◆ **ACTIVITY**:
Please find how many lines of the data contain the string "dropdown", and respond with that number only.

◆ **Document understanding data**:
**********

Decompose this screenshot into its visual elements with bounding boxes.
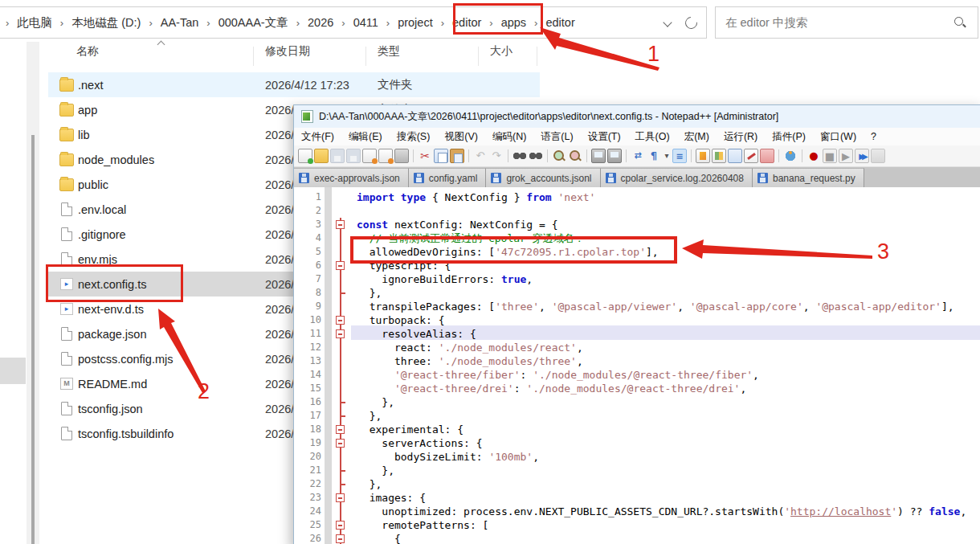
- replace-button[interactable]: [529, 149, 543, 163]
- column-divider[interactable]: [537, 47, 537, 66]
- fold-collapse-icon[interactable]: [336, 439, 345, 448]
- menu-item-6[interactable]: 设置(T): [581, 129, 628, 145]
- title-bar[interactable]: D:\AA-Tan\000AAA-文章\2026\0411\project\ed…: [294, 105, 980, 128]
- breadcrumb-item-4[interactable]: 2026: [303, 13, 338, 32]
- browser-preview-button[interactable]: [783, 149, 798, 163]
- code-line-16[interactable]: 16 },: [294, 395, 980, 409]
- zoom-in-button[interactable]: [552, 149, 566, 163]
- indent-guide-button[interactable]: ≡: [672, 149, 687, 163]
- column-divider[interactable]: [365, 47, 366, 66]
- menu-item-9[interactable]: 运行(R): [717, 129, 765, 145]
- code-line-21[interactable]: 21 },: [294, 464, 980, 477]
- fold-collapse-icon[interactable]: [336, 425, 345, 434]
- breadcrumb-item-9[interactable]: editor: [541, 13, 579, 32]
- code-line-13[interactable]: 13 three: './node_modules/three',: [294, 354, 980, 368]
- tab-cpolar_service.log.20260408[interactable]: cpolar_service.log.20260408: [601, 168, 753, 187]
- redo-button[interactable]: ↷: [489, 149, 504, 163]
- code-line-18[interactable]: 18 experimental: {: [294, 423, 980, 436]
- code-line-5[interactable]: 5 allowedDevOrigins: ['47c72095.r1.cpola…: [294, 245, 980, 259]
- code-line-25[interactable]: 25 remotePatterns: [: [294, 518, 980, 532]
- breadcrumb-item-8[interactable]: apps: [496, 13, 531, 32]
- menu-item-3[interactable]: 视图(V): [437, 129, 485, 145]
- column-header-name[interactable]: 名称: [76, 44, 99, 67]
- find-button[interactable]: [512, 149, 527, 163]
- fold-collapse-icon[interactable]: [336, 220, 345, 229]
- code-line-1[interactable]: 1import type { NextConfig } from 'next': [294, 190, 980, 204]
- tab-exec-approvals.json[interactable]: exec-approvals.json: [294, 168, 409, 187]
- zoom-out-button[interactable]: [568, 149, 582, 163]
- menu-item-11[interactable]: 窗口(W): [813, 129, 864, 145]
- fold-collapse-icon[interactable]: [336, 534, 345, 543]
- document-map-button[interactable]: [712, 149, 726, 163]
- code-line-6[interactable]: 6 typescript: {: [294, 259, 980, 272]
- code-line-19[interactable]: 19 serverActions: {: [294, 436, 980, 450]
- breadcrumb-item-6[interactable]: project: [393, 13, 438, 32]
- stop-macro-button[interactable]: ■: [823, 149, 837, 163]
- code-line-15[interactable]: 15 '@react-three/drei': './node_modules/…: [294, 382, 980, 395]
- code-line-10[interactable]: 10 turbopack: {: [294, 313, 980, 327]
- save-macro-button[interactable]: [871, 149, 885, 163]
- menu-item-7[interactable]: 工具(O): [628, 129, 677, 145]
- paste-button[interactable]: [450, 149, 464, 163]
- code-line-9[interactable]: 9 transpilePackages: ['three', '@pascal-…: [294, 300, 980, 313]
- show-all-characters-button[interactable]: ¶: [647, 149, 661, 163]
- run-macro-multiple-button[interactable]: ▶▶: [855, 149, 869, 163]
- save-all-button[interactable]: [346, 149, 361, 163]
- fold-collapse-icon[interactable]: [336, 316, 345, 325]
- code-line-22[interactable]: 22 },: [294, 477, 980, 491]
- save-button[interactable]: [330, 149, 345, 163]
- scrollbar-thumb[interactable]: [31, 135, 35, 544]
- code-editor[interactable]: 1import type { NextConfig } from 'next'2…: [294, 187, 980, 544]
- menu-item-10[interactable]: 插件(P): [765, 129, 813, 145]
- new-file-button[interactable]: [298, 149, 312, 163]
- record-macro-button[interactable]: ●: [806, 149, 821, 163]
- code-line-11[interactable]: 11 resolveAlias: {: [294, 327, 980, 341]
- file-row-.next[interactable]: .next2026/4/12 17:23文件夹: [48, 72, 540, 97]
- breadcrumb-item-3[interactable]: 000AAA-文章: [214, 12, 293, 34]
- address-bar[interactable]: ›此电脑›本地磁盘 (D:)›AA-Tan›000AAA-文章›2026›041…: [0, 6, 707, 39]
- code-line-7[interactable]: 7 ignoreBuildErrors: true,: [294, 272, 980, 286]
- code-line-12[interactable]: 12 react: './node_modules/react',: [294, 341, 980, 354]
- code-line-2[interactable]: 2: [294, 204, 980, 218]
- folder-as-workspace-button[interactable]: [760, 149, 774, 163]
- sync-horizontal-button[interactable]: [607, 149, 622, 163]
- copy-button[interactable]: [434, 149, 448, 163]
- menu-item-2[interactable]: 搜索(S): [390, 129, 438, 145]
- menu-item-12[interactable]: ?: [864, 129, 884, 144]
- breadcrumb-item-1[interactable]: 本地磁盘 (D:): [67, 12, 145, 34]
- breadcrumb-item-7[interactable]: editor: [447, 13, 486, 32]
- menu-item-5[interactable]: 语言(L): [533, 129, 580, 145]
- search-icon[interactable]: [953, 16, 966, 29]
- close-button[interactable]: [362, 149, 377, 163]
- edit-marker-button[interactable]: [744, 149, 758, 163]
- menu-item-0[interactable]: 文件(F): [294, 129, 341, 145]
- word-wrap-button[interactable]: ⇄: [631, 149, 645, 163]
- breadcrumb-item-2[interactable]: AA-Tan: [156, 13, 204, 32]
- open-file-button[interactable]: [314, 149, 329, 163]
- tab-grok_accounts.jsonl[interactable]: grok_accounts.jsonl: [486, 168, 600, 187]
- code-line-17[interactable]: 17 },: [294, 409, 980, 423]
- menu-item-1[interactable]: 编辑(E): [341, 129, 390, 145]
- tab-config.yaml[interactable]: config.yaml: [409, 168, 487, 187]
- code-line-23[interactable]: 23 images: {: [294, 491, 980, 505]
- breadcrumb-item-0[interactable]: 此电脑: [12, 12, 57, 34]
- fold-collapse-icon[interactable]: [336, 261, 345, 270]
- play-macro-button[interactable]: ▶: [839, 149, 853, 163]
- address-dropdown-icon[interactable]: [659, 15, 677, 31]
- fold-collapse-icon[interactable]: [336, 521, 345, 530]
- close-all-button[interactable]: [378, 149, 393, 163]
- code-line-26[interactable]: 26 {: [294, 532, 980, 544]
- column-header-size[interactable]: 大小: [490, 44, 512, 67]
- fold-collapse-icon[interactable]: [336, 329, 345, 338]
- menu-item-4[interactable]: 编码(N): [485, 129, 533, 145]
- column-divider[interactable]: [253, 47, 254, 66]
- toolbar-dropdown-button[interactable]: ▾: [663, 149, 671, 163]
- fold-collapse-icon[interactable]: [336, 493, 345, 502]
- code-line-20[interactable]: 20 bodySizeLimit: '100mb',: [294, 450, 980, 464]
- undo-button[interactable]: ↶: [473, 149, 488, 163]
- function-list-button[interactable]: [696, 149, 710, 163]
- code-line-14[interactable]: 14 '@react-three/fiber': './node_modules…: [294, 368, 980, 382]
- document-list-button[interactable]: [728, 149, 742, 163]
- code-line-3[interactable]: 3const nextConfig: NextConfig = {: [294, 218, 980, 231]
- cut-button[interactable]: ✂: [418, 149, 432, 163]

**********

◆ **THE COMPLETED TASK**:
2